Globaal zijn de volgende stappen nodig.
- Zoek het authenticatiecertificaat:
- Normaalgesproken met de PKCS#11 functie C_FindObjects;
- Certificaten zijn uit elkaar te houden op basis van de X.509 keyUsage;
Er zijn ook hulpfuncties beschikbaar in de [AETSDK] waarmee eenvoudig het juiste certificaat is te selecteren, waaronder C_FindAuthenticationCertificate.
- Zoek de bij het authenticatiecertificaat behorende private key:
- Deze sleutel kan bij het certificaat worden gezocht op basis van het CKA_ID attribuut
- Normaalgesproken met C_FindObjects...
Er zijn ook hulpfuncties beschikbaar in de [AETSDK] die eenvoudige selectie van de juiste private key bij een bepaald certificaat mogelijk maken: C_FindCertificatePrivateKey.
In de [AETSDK] is een nadere toelichten te vinden van bovenstaande (hulp)functies.
Zie verder:
Bereken de "RSA with SHA-1" waarde over SignedInfo
Bereken de "RSA with SHA-1" signature value over het SignedInfo blok met het certificaat en plaats deze in een <Signature> element.
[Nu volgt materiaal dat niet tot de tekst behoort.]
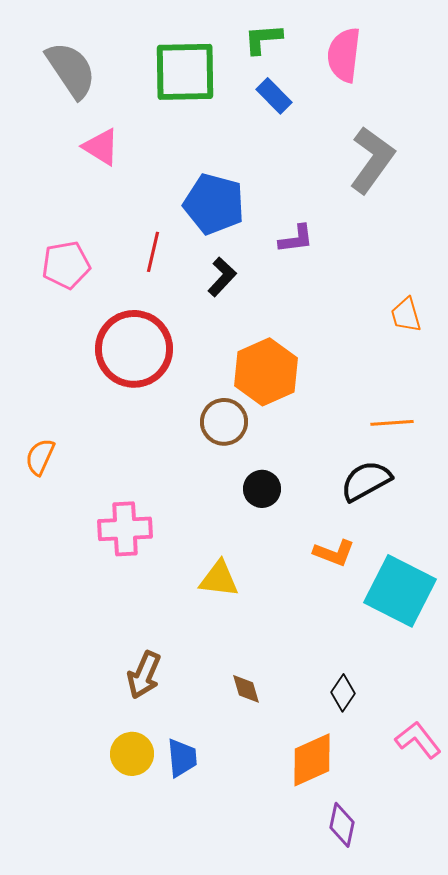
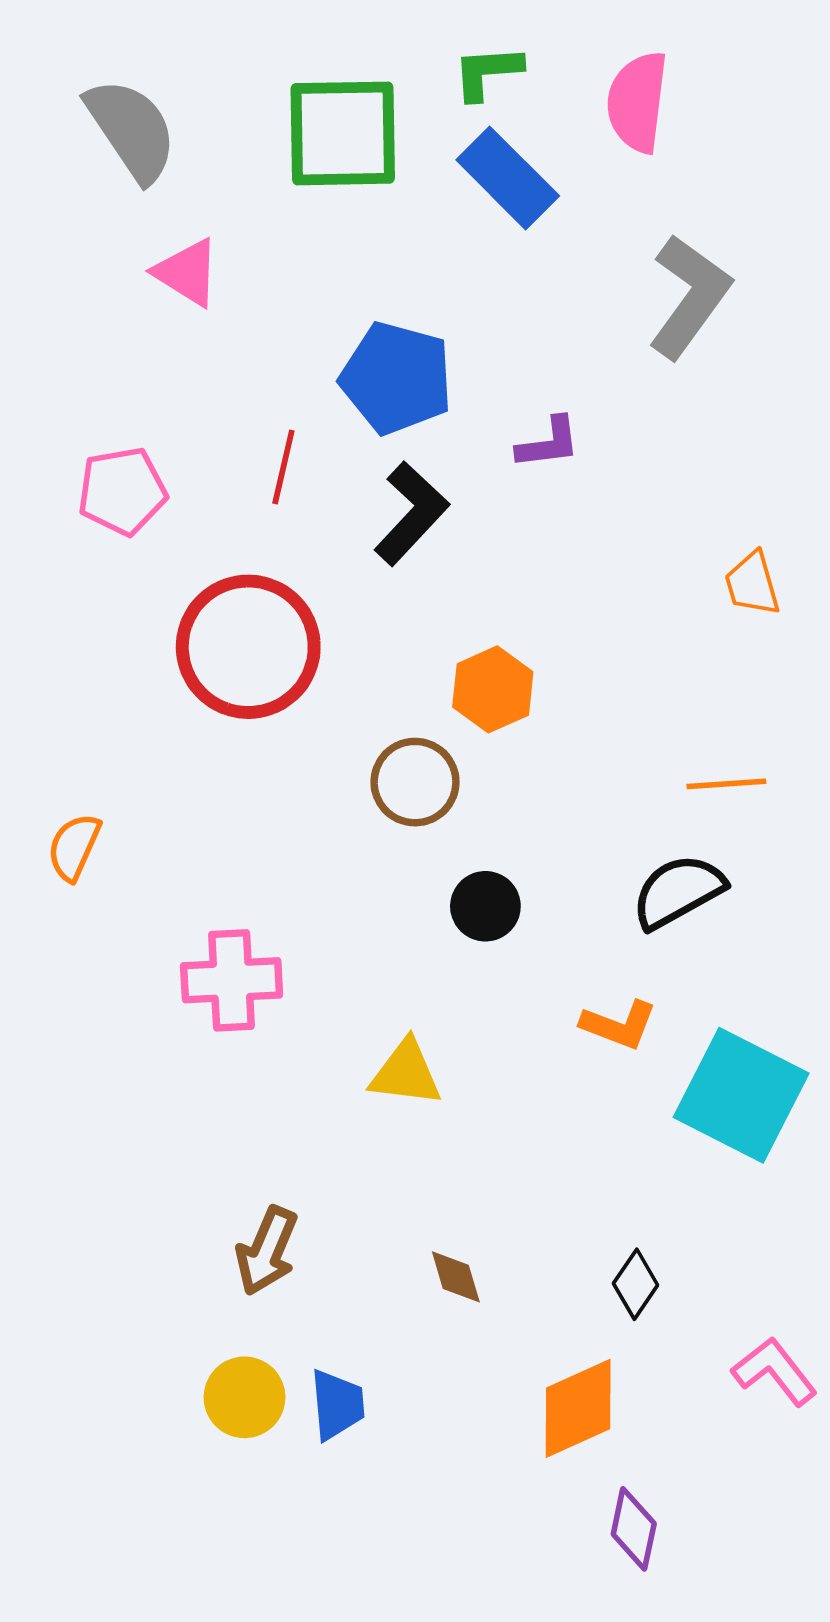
blue rectangle: (274, 96) -> (508, 178), size x1.5
black L-shape: (222, 277) -> (411, 513), size x1.4
orange hexagon: (266, 372) -> (493, 689), size x0.7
Zorg ervoor dat de signature in Big Endian vorm wordt gemaakt. Bij netwerkcommunicatie wordt altijd Big Endian gebruikt. O.a. Windows gebruikt normaal Little Endian. Bewerk de resulterende octets volgens Base 64:
<SignatureValue>DpB...GW7A==</SignatureValue>
Base 64 staat wel whitespace zoals spaties en regeleinden toe, dus ook met regeleinden is de waarde geldig.
Base64 moet gebuikt worden zoals gespecificeerd in [MIME].
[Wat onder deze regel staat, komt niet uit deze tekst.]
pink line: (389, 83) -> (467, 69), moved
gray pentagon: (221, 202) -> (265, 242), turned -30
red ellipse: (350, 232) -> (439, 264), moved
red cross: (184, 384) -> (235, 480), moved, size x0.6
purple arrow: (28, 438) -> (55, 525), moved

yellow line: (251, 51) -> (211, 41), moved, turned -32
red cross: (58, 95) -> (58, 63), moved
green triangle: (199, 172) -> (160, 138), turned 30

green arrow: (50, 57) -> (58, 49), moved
Wanneer SHA-256 wordt gebruikt, wordt "RSA with SHA-256" als type voor de handtekeningwaarde gekozen.
Neem het juiste certificaat op
De volgende string wordt aangemaakt voor de certificaatverwijzing. Uiteraard wordt de juiste referentie naar het gebruikte certificaat ingevoegd in het voorbeeld.
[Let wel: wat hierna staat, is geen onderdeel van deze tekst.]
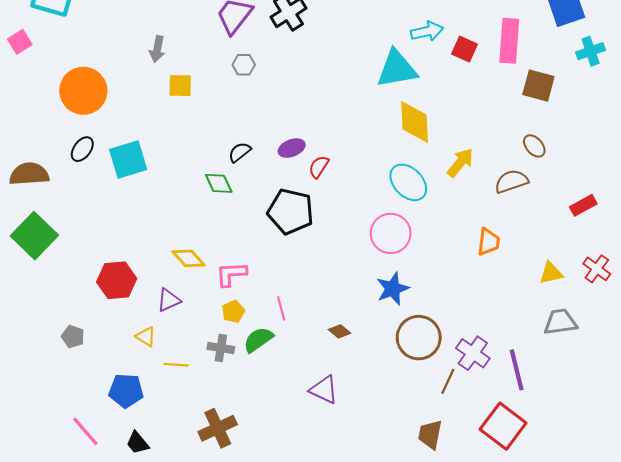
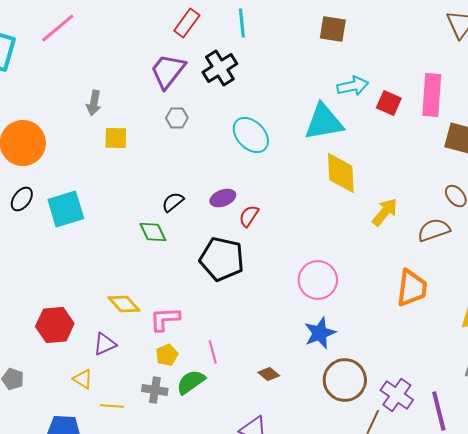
cyan ellipse: (408, 182) -> (251, 135), moved
orange trapezoid: (488, 242) -> (412, 288), size x1.4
<KeyInfo> <wss:SecurityTokenReference> <ds:X509Data xmlns:ds="http://www.w3.org/2000/09/xmldsig#"> <ds:X509IssuerSerial> <ds:X509IssuerName>CN=TEST UZI-register Zorgverlener CA G21, O=agentschap Centraal Informatiepunt Beroepen Gezondheidszorg, C=NL</ds:X509IssuerName> <ds:X509SerialNumber>359...195</ds:X509SerialNumber> </ds:X509IssuerSerial> </ds:X509Data> </wss:SecurityTokenReference> </KeyInfo>
Uitgangspunt is dat de WSS namespace gedeclareerd is zoals hierboven opgenomen. Afhankelijk van de gebruikte pas moet de eerste string "TEST UZI-register Zorgverlener CA G21" vervangen worden door de betreffende CA (zie AORTA.STK.t3220 en AORTA.STK.t3230). De tweede string "359...195" wordt vervangen door het serial number van de pas (decimaal).